Look at the context here. Paul is dealing with how we relate to one another. He is dealing with personal relationships, which is why he specifies the commandments that center on these relationships. His argument certainly shouldn’t be construed as nullifying the rest of the law. (See Acts 15:20, 1 Thess. 1:9, and 1 John 5:21.) Besides, as the New Testament writers point out, by showing love to others, we show our love to God (Matt. 25:40; 1 John 4:20, 21).
As we have stated all quarter, Paul had a very specific focus in this letter to the Romans, and that was to clarify for the church at Rome— especially the Jewish believers there—the role of faith and works in the New Covenant context. The issue was salvation and how a sinner is deemed righteous and holy before the Lord. To help those whose whole emphasis had been on law, Paul put the law in its proper role and context. Although, ideally, Judaism even in Old Testament times was a religion of grace, legalism arose and did a lot of damage. How careful we as a church need to be that we don’t make the same mistake.

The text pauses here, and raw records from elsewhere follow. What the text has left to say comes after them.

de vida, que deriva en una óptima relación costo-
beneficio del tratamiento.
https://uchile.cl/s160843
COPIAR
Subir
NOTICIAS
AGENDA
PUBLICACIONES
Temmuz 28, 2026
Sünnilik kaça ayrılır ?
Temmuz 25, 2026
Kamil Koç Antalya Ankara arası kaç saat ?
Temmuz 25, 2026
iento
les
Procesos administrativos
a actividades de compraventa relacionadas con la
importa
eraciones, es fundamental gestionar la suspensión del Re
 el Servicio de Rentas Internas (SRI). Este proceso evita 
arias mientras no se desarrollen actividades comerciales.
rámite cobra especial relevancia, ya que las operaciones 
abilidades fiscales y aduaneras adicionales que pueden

How fascinating that Paul was talking here to the believers, telling them to wake up and get it together because Jesus was coming back. The fact that this was written almost two thousand years ago doesn’t matter. We must always live in anticipation of the nearness of Christ’s coming. As far as we all are concerned, as far as our own personal experiences go, the Second Coming is as near as the potential for our own deaths. Whether next week or in 40 years we close our eyes in death, and whether we sleep only 4 days or for 400 years—it makes no difference to us. The next thing we know is the second coming of Jesus. With death always potentially just around the corner for any of us, time is indeed short, and our salvation is nearer than when we first believed.
Although Paul doesn’t deal much in the book of Romans with the Second Coming, in the Thessalonian and the Corinthian letters he covers it in much more detail. After all, it’s a crucial theme in the Bible, especially in the New Testament. Without it and the hope it offers, our faith is really meaningless. After all, what does “justification by faith” mean without the Second Coming to bring that wonderful truth to complete fruition?

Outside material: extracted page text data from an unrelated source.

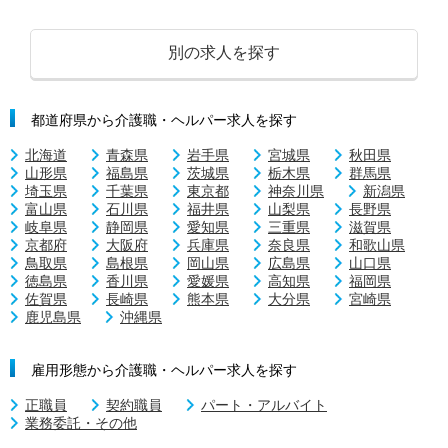
別の求人を探す
都道府県から介護職・ヘルパー求人を探す
北海道
青森県
岩手県
宮城県
秋田県
山形県
福島県
茨城県
栃木県
群馬県
埼玉県
千葉県
東京都
神奈川県
新潟県
富山県
石川県
福井県
山梨県
長野県
岐阜県
静岡県
愛知県
三重県
滋賀県
京都府
大阪府
兵庫県
奈良県
和歌山県
鳥取県
島根県
岡山県
広島県
山口県
徳島県
香川県
愛媛県
高知県
福岡県
佐賀県
長崎県
熊本県
大分県
宮崎県
鹿児島県
沖縄県
雇用形態から介護職・ヘルパー求人を探す
正職員
契約職員
パート・アルバイト
業務委託・その他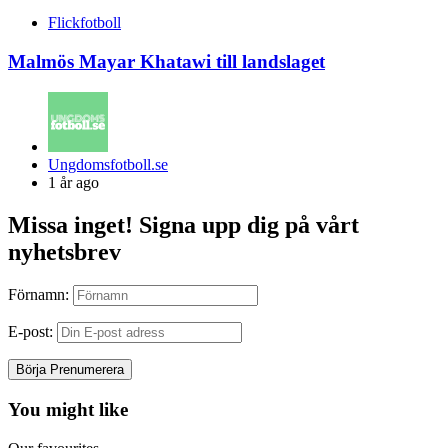
Flickfotboll
Malmös Mayar Khatawi till landslaget
Posted
Ungdomsfotboll.se
by
1 år ago
Missa inget! Signa upp dig på vårt
nyhetsbrev
Förnamn:
E-post:
You might like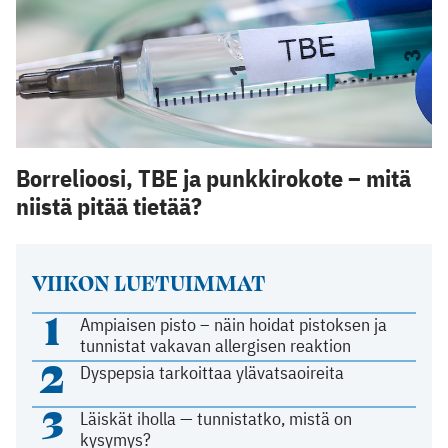
Borrelioosi, TBE ja punkkirokote – mitä
niistä pitää tietää?
VIIKON LUETUIMMAT
1
Ampiaisen pisto – näin hoidat pistoksen ja
tunnistat vakavan allergisen reaktion
2
Dyspepsia tarkoittaa ylävatsaoireita
3
Läiskät iholla — tunnistatko, mistä on
kysymys?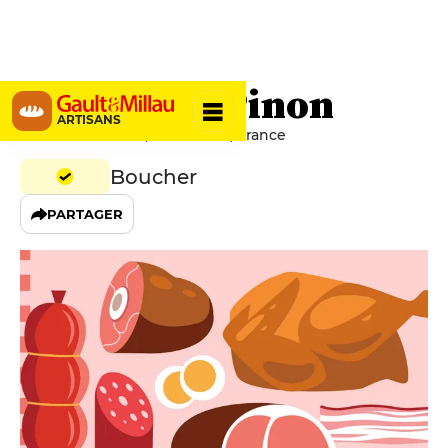
Boucherie Pinon
ARTISANS
13 Rue Du Poteau, 75018 Paris, France
Boucher
PARTAGER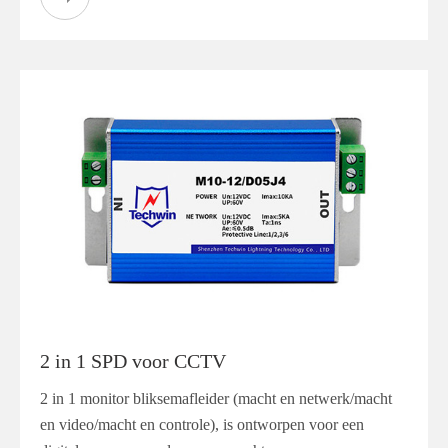
2 in 1 SPD voor CCTV
2 in 1 monitor bliksemafleider (macht en netwerk/macht
en video/macht en controle), is ontworpen voor een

Further Thought: “In the Bible the will of God is revealed. The truths of the Word of God are the utterances of the Most High. He who makes these truths a part of his life becomes in every sense a new creature. He is not given new mental powers, but the darkness that through ignorance and sin has clouded the understanding is removed. The words, ‘A new heart also will I give you,’ mean, ‘A new mind will I give you.’ A change of heart is always attended by a clear conviction of Christian duty, an understanding of truth. He who gives the Scriptures close, prayerful attention will gain clear comprehension and sound judgment, as if in turning to God he had reached a higher plane of intelligence.” —Ellen G. White, My Life Today, p. 24.

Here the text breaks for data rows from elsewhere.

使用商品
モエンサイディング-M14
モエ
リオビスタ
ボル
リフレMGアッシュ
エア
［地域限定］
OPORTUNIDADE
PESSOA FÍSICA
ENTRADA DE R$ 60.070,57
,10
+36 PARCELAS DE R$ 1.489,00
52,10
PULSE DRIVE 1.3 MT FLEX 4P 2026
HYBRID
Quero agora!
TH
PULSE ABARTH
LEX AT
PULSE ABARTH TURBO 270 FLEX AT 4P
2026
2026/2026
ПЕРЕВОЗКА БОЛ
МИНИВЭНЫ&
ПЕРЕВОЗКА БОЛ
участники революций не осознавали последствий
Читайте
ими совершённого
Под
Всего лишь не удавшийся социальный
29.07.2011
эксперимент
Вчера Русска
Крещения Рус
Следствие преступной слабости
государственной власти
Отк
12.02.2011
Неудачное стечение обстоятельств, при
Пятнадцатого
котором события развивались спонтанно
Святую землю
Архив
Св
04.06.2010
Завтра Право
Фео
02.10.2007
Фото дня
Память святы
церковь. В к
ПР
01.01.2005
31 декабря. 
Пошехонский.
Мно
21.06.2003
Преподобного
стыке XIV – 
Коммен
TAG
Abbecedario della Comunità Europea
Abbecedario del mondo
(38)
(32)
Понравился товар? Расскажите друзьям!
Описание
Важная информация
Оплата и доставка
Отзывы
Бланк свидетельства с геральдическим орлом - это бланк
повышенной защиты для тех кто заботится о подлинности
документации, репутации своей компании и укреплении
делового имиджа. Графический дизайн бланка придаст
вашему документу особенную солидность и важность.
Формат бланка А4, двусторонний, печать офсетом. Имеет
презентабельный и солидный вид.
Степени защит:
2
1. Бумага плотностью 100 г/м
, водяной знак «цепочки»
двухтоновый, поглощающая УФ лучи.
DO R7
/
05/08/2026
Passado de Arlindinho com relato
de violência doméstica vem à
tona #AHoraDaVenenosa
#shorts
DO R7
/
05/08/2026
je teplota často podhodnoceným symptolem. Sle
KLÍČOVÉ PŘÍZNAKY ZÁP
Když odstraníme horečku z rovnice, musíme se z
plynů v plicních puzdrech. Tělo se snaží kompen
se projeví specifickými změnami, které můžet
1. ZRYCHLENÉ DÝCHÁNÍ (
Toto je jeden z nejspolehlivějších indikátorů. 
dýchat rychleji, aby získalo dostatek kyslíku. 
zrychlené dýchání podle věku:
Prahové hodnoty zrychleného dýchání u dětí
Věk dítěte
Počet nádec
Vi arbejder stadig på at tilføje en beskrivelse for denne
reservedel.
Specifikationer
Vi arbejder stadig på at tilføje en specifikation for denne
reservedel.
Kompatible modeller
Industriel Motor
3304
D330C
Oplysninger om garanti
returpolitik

“The Lord . . . is soon coming, and we must be ready and waiting for His appearing. Oh, how glorious it will be to see Him and be welcomed as His redeemed ones! Long have we waited, but our hope is not to grow dim. If we can but see the King in His beauty we shall be forever blessed. I feel as if I must cry aloud: ‘Homeward bound!’ We are nearing the time when Christ will come in power and great glory to take His ransomed ones to their eternal home.”—Ellen G. White, Testimonies for the Church, vol. 8, p. 253.